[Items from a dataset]
===============

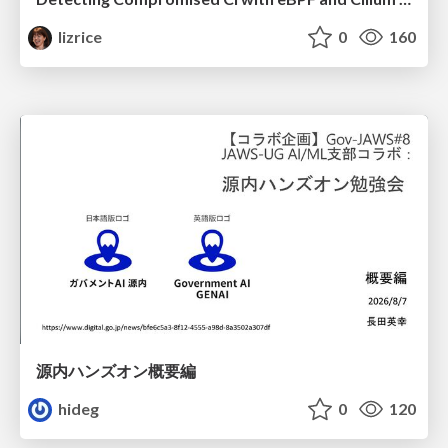
lizrice
0
160
源内ハンズオン概要編
hideg
0
120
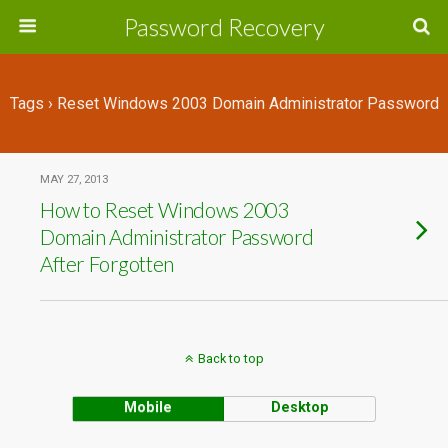
Password Recovery
Tags › Reset Windows 2003 Domain Administrator Password
MAY 27, 2013
How to Reset Windows 2003
Domain Administrator Password
After Forgotten
Back to top
Mobile
Desktop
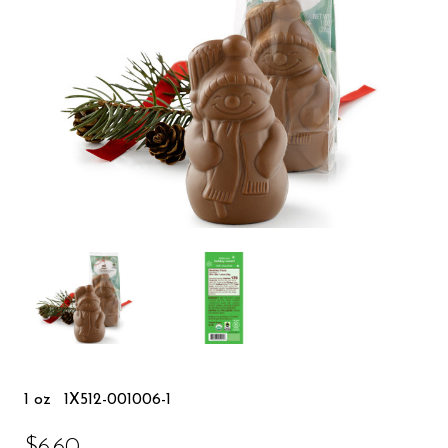
1 oz
1X512-001006-1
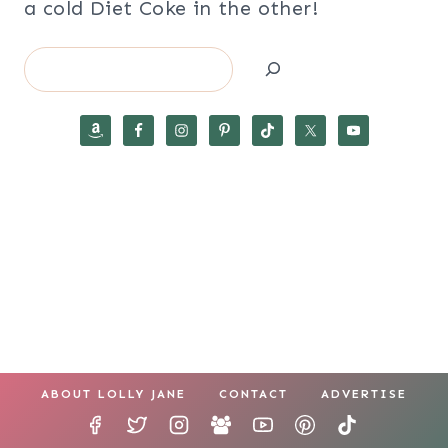
a cold Diet Coke in the other!
Search
ABOUT LOLLY JANE
CONTACT
ADVERTISE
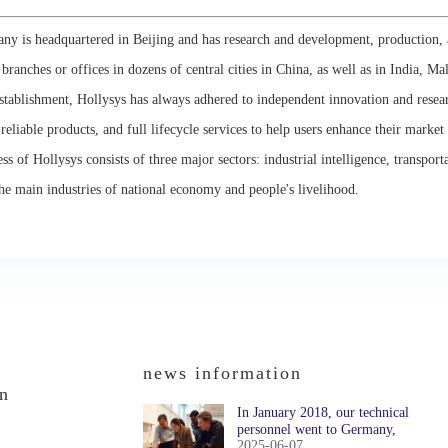
y is headquartered in Beijing and has research and development, production, 
s branches or offices in dozens of central cities in China, as well as in India, Ma
establishment, Hollysys has always adhered to independent innovation and rese
 reliable products, and full lifecycle services to help users enhance their market
ss of Hollysys consists of three major sectors: industrial intelligence, transport
he main industries of national economy and people's livelihood.
news information
on
In January 2018, our technical
personnel went to Germany,
2025-06-07
Austria, and Switzerland to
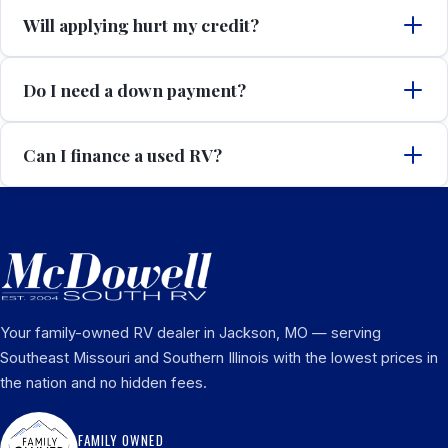
Will applying hurt my credit?
Do I need a down payment?
Can I finance a used RV?
Your family-owned RV dealer in Jackson, MO — serving
Southeast Missouri and Southern Illinois with the lowest prices in
the nation and no hidden fees.
FAMILY OWNED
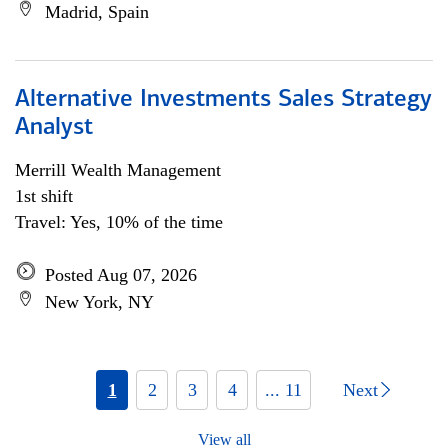
Madrid, Spain
Alternative Investments Sales Strategy
Analyst
Merrill Wealth Management
1st shift
Travel: Yes, 10% of the time
Posted Aug 07, 2026
New York, NY
1
2
3
4
... 11
Next
View all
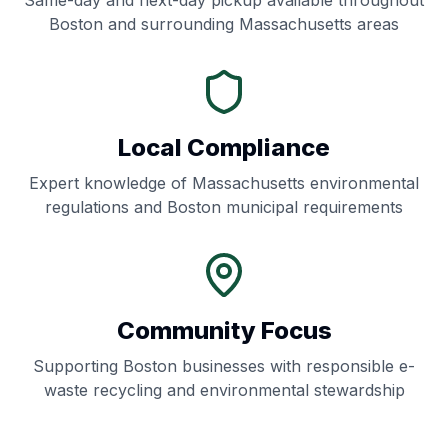
Same-day and next-day pickup available throughout
Boston
and surrounding
Massachusetts
areas
Local Compliance
Expert knowledge of
Massachusetts
environmental
regulations and
Boston
municipal requirements
Community Focus
Supporting
Boston
businesses with responsible e-
waste recycling and environmental stewardship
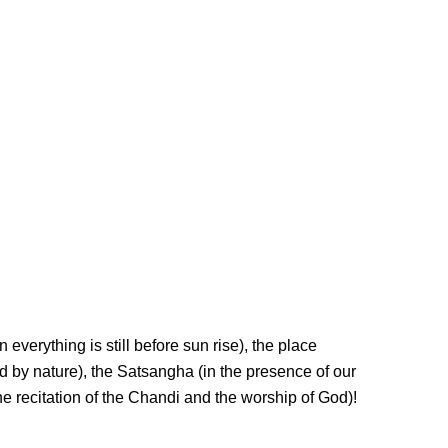
everything is still before sun rise), the place
d by nature), the Satsangha (in the presence of our
he recitation of the Chandi and the worship of God)!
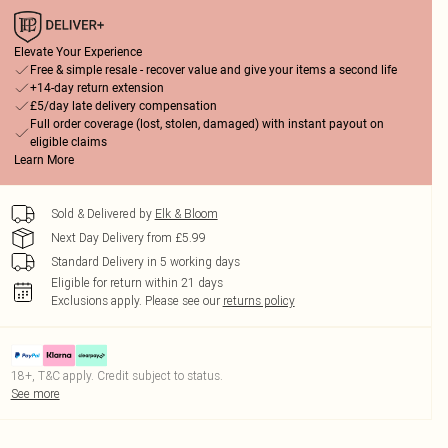
Elevate Your Experience
Free & simple resale - recover value and give your items a second life
+14-day return extension
£5/day late delivery compensation
Full order coverage (lost, stolen, damaged) with instant payout on
eligible claims
Learn More
Sold & Delivered by
Elk & Bloom
Next Day Delivery from £5.99
Standard Delivery in 5 working days
Eligible for return within 21 days
Exclusions apply.
Please see our
returns policy
18+, T&C apply. Credit subject to status.
See more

===============

> [To do]: Using the records above, output an exact copy without any pictures.

> [Output]:
lizrice
0
160
源内ハンズオン概要編
hideg
0
120
Password Recovery
Tags › Reset Windows 2003 Domain Administrator Password
MAY 27, 2013
How to Reset Windows 2003
Domain Administrator Password
After Forgotten
Back to top
Mobile
Desktop
1 oz
1X512-001006-1
a cold Diet Coke in the other!
Search
ABOUT LOLLY JANE
CONTACT
ADVERTISE
y is headquartered in Beijing and has research and development, production, 
s branches or offices in dozens of central cities in China, as well as in India, Ma
establishment, Hollysys has always adhered to independent innovation and rese
 reliable products, and full lifecycle services to help users enhance their market
ss of Hollysys consists of three major sectors: industrial intelligence, transport
he main industries of national economy and people's livelihood.
news information
on
In January 2018, our technical
personnel went to Germany,
2025-06-07
Austria, and Switzerland to
Will applying hurt my credit?
Do I need a down payment?
Can I finance a used RV?
Your family-owned RV dealer in Jackson, MO — serving
Southeast Missouri and Southern Illinois with the lowest prices in
the nation and no hidden fees.
FAMILY OWNED
Madrid, Spain
Alternative Investments Sales Strategy
Analyst
Merrill Wealth Management
1st shift
Travel: Yes, 10% of the time
Posted Aug 07, 2026
New York, NY
1
2
3
4
... 11
Next
View all
Same-day and next-day pickup available throughout
Boston
and surrounding
Massachusetts
areas
Local Compliance
Expert knowledge of
Massachusetts
environmental
regulations and
Boston
municipal requirements
Community Focus
Supporting
Boston
businesses with responsible e-
waste recycling and environmental stewardship
everything is still before sun rise), the place
d by nature), the Satsangha (in the presence of our
he recitation of the Chandi and the worship of God)!
Elevate Your Experience
Free & simple resale - recover value and give your items a second life
+14-day return extension
£5/day late delivery compensation
Full order coverage (lost, stolen, damaged) with instant payout on
eligible claims
Learn More
Sold & Delivered by
Elk & Bloom
Next Day Delivery from £5.99
Standard Delivery in 5 working days
Eligible for return within 21 days
Exclusions apply.
Please see our
returns policy
18+, T&C apply. Credit subject to status.
See more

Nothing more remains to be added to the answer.